Just for grins try with a different HDMI cable if you have one... worth a shot.


----------



## dmk1974 (Mar 7, 2002)

This may be a dumb question, but somewhat related, but I have a computer monitor that has an HDMI input. I can connect the Mini to it if I wanted to via the HDMI cable, right? I mean, the display doesn't _have_ to be a TV, right?


----------



## jmpage2 (Jan 21, 2004)

Depends on if the monitor has speakers.


----------



## HarperVision (May 14, 2007)

Also depends if that pc monitor is hdcp compliant. Many aren't for plain pc monitors to save costs.


----------



## jfh3 (Apr 15, 2004)

dmk1974 said:


> This may be a dumb question, but somewhat related, but I have a computer monitor that has an HDMI input. I can connect the Mini to it if I wanted to via the HDMI cable, right? I mean, the display doesn't _have_ to be a TV, right?

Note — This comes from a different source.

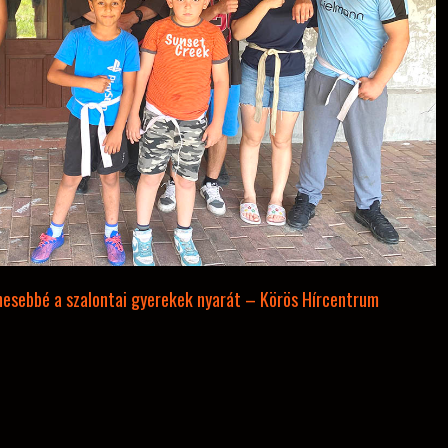
nesebbé a szalontai gyerekek nyarát – Körös Hírcentrum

I have one Mini connected to my computer monitor via HDMI so I can use the monitor's PIP function.

So far, so good.


----------



## NSPhillips (May 31, 2007)

I had HDMI handshake problems when going back and forth between the Mini and a Series 3 on the same input of a Samsung TV. When you unplug the HDMI and then plug it back into the Mini the handshake doesn't re-establish. I had to pull the power to the Mini to get a picture back.

That's more or less normal behavior for a lot of HDMI connections, but the Series 3 plugs and unplugs repeatedly with no problems.


----------



## Kevin D42 (Nov 7, 2009)

I had a similar problem with a Sceptre TV (cheapo TV). I found then when I enabled the 480i and 480p video options on the Mini in addition to the default 720p, the HDCP issue disappeared.

My unverified theory is that the additional video mode options cause a handshake which would not happen otherwise.

Good Luck


----------